Тут на стол вскочил экспансивный Эдик Оганесян.
— Так вы нас и говно заставите кушать! — закричал он. — Оно хотя и воняет, но тоже не вредное!
Майор убежал. Обед отменили, и роте выдали сухой паек — банки тушенки, хлеб, масло и сахар. Мы все же назывались курсантами, а не солдатами, и, кроме того, в те годы в армии еще существовал относительный порядок. Революция не состоялась.
Бунтарские настроения проявились еще раз, незадолго до окончания сборов. Жара, как это часто бывает, резко сменилась грозой и ливнем. Между тем в этот день для нашего взвода полевых учений никто не отменял.
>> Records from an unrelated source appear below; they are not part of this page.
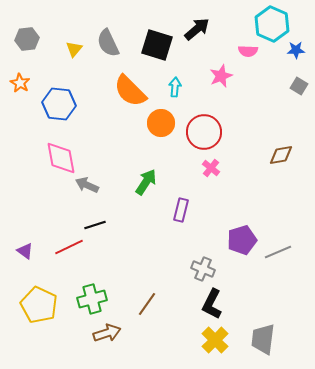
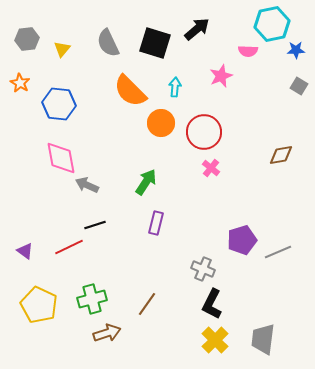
cyan hexagon: rotated 24 degrees clockwise
black square: moved 2 px left, 2 px up
yellow triangle: moved 12 px left
purple rectangle: moved 25 px left, 13 px down
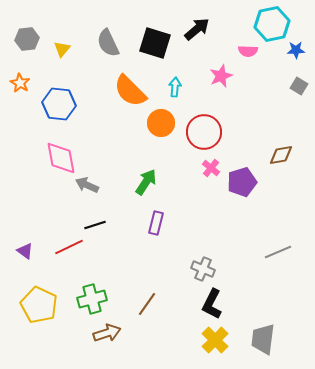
purple pentagon: moved 58 px up
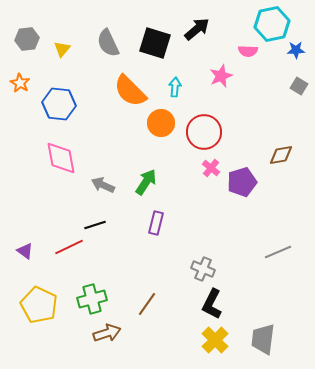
gray arrow: moved 16 px right
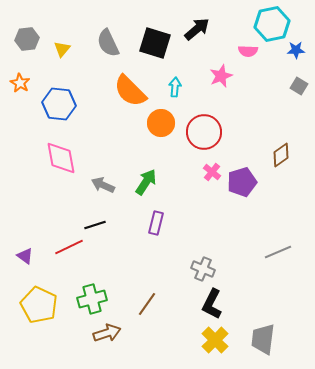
brown diamond: rotated 25 degrees counterclockwise
pink cross: moved 1 px right, 4 px down
purple triangle: moved 5 px down
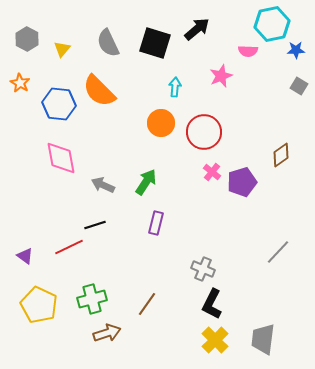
gray hexagon: rotated 25 degrees counterclockwise
orange semicircle: moved 31 px left
gray line: rotated 24 degrees counterclockwise
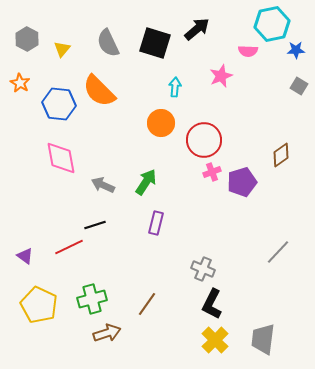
red circle: moved 8 px down
pink cross: rotated 30 degrees clockwise
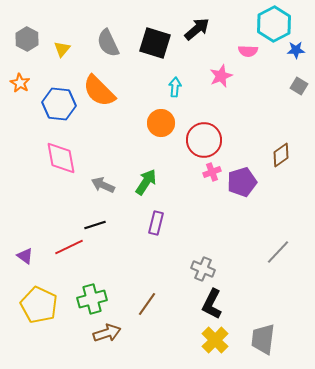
cyan hexagon: moved 2 px right; rotated 16 degrees counterclockwise
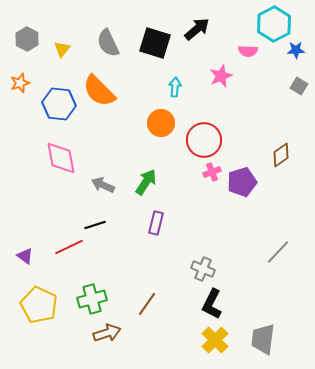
orange star: rotated 24 degrees clockwise
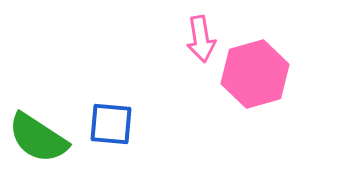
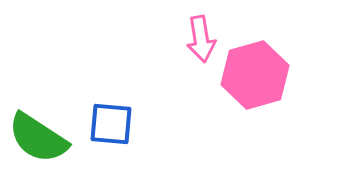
pink hexagon: moved 1 px down
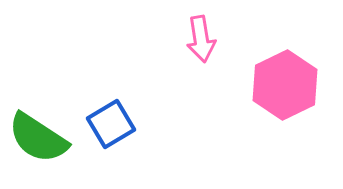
pink hexagon: moved 30 px right, 10 px down; rotated 10 degrees counterclockwise
blue square: rotated 36 degrees counterclockwise
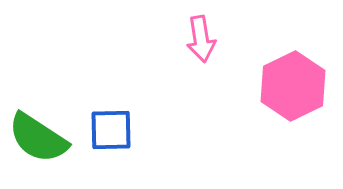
pink hexagon: moved 8 px right, 1 px down
blue square: moved 6 px down; rotated 30 degrees clockwise
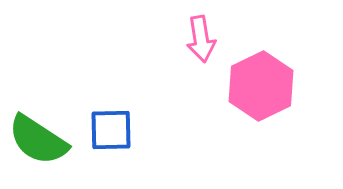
pink hexagon: moved 32 px left
green semicircle: moved 2 px down
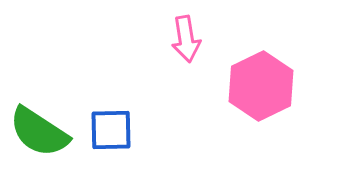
pink arrow: moved 15 px left
green semicircle: moved 1 px right, 8 px up
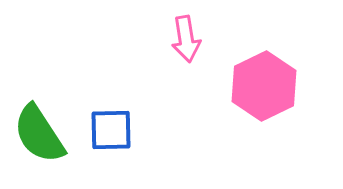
pink hexagon: moved 3 px right
green semicircle: moved 2 px down; rotated 24 degrees clockwise
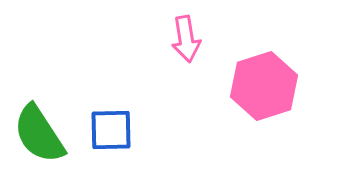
pink hexagon: rotated 8 degrees clockwise
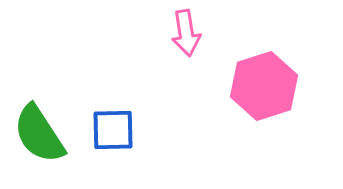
pink arrow: moved 6 px up
blue square: moved 2 px right
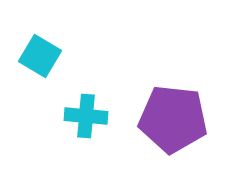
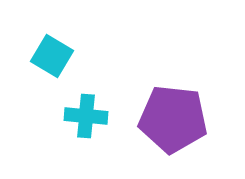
cyan square: moved 12 px right
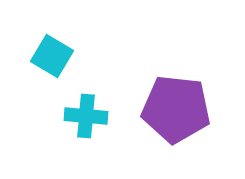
purple pentagon: moved 3 px right, 10 px up
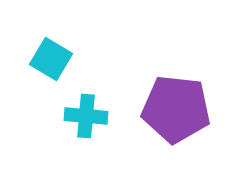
cyan square: moved 1 px left, 3 px down
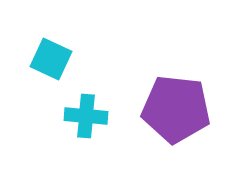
cyan square: rotated 6 degrees counterclockwise
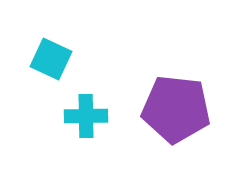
cyan cross: rotated 6 degrees counterclockwise
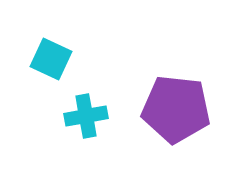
cyan cross: rotated 9 degrees counterclockwise
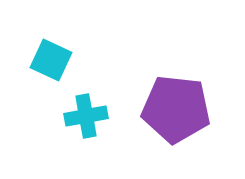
cyan square: moved 1 px down
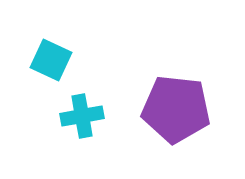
cyan cross: moved 4 px left
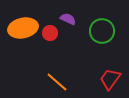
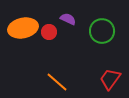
red circle: moved 1 px left, 1 px up
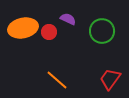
orange line: moved 2 px up
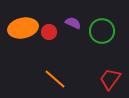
purple semicircle: moved 5 px right, 4 px down
orange line: moved 2 px left, 1 px up
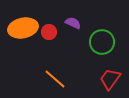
green circle: moved 11 px down
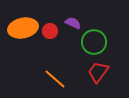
red circle: moved 1 px right, 1 px up
green circle: moved 8 px left
red trapezoid: moved 12 px left, 7 px up
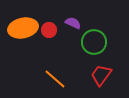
red circle: moved 1 px left, 1 px up
red trapezoid: moved 3 px right, 3 px down
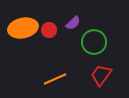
purple semicircle: rotated 112 degrees clockwise
orange line: rotated 65 degrees counterclockwise
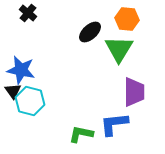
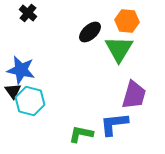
orange hexagon: moved 2 px down
purple trapezoid: moved 3 px down; rotated 16 degrees clockwise
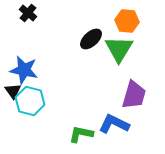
black ellipse: moved 1 px right, 7 px down
blue star: moved 3 px right
blue L-shape: rotated 32 degrees clockwise
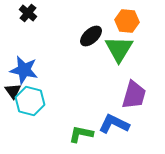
black ellipse: moved 3 px up
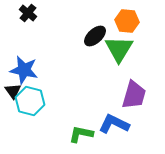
black ellipse: moved 4 px right
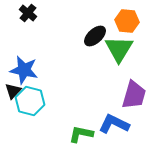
black triangle: rotated 18 degrees clockwise
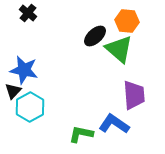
green triangle: rotated 20 degrees counterclockwise
purple trapezoid: rotated 20 degrees counterclockwise
cyan hexagon: moved 6 px down; rotated 16 degrees clockwise
blue L-shape: rotated 8 degrees clockwise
К концу занятий мы промокли до нитки, устали и несколько отупели. Наконец нас построили, и мы ускоренным шагом двинулись в расположение части.
— Запевай! — скомандовал сержант, наш взводный главнокомандующий.
Взвод молчал.
— Стой! Шагом марш на месте! — скомандовал сержант.
Взвод изобразил шаг на месте.
— Запевай! — опять последовала команда.
Взвод молчал.
— Онемели, — сказал угрожающе сержант и вдруг заорал: — Ложись!
Мы легли на мокрую траву.
— Встать!
Взвод встал. С нас текла вода и грязь.
— Ложись! Встать! Ложись! Встать!
Когда взвод встал в третий раз, сержант каким-то шестым чувством, звериным чутьем понял, что сейчас его будут бить. Его простецкое лицо с белобрысым мокрым чубом, выбившимся из лихо надвинутой на лоб пилотки, изменилось. Командирский апломб мгновенно слетел, и перед окружившими его студентами в солдатской форме стоял испуганный крестьянский парнишка одних с ними лет, промокший, как и они, до костей.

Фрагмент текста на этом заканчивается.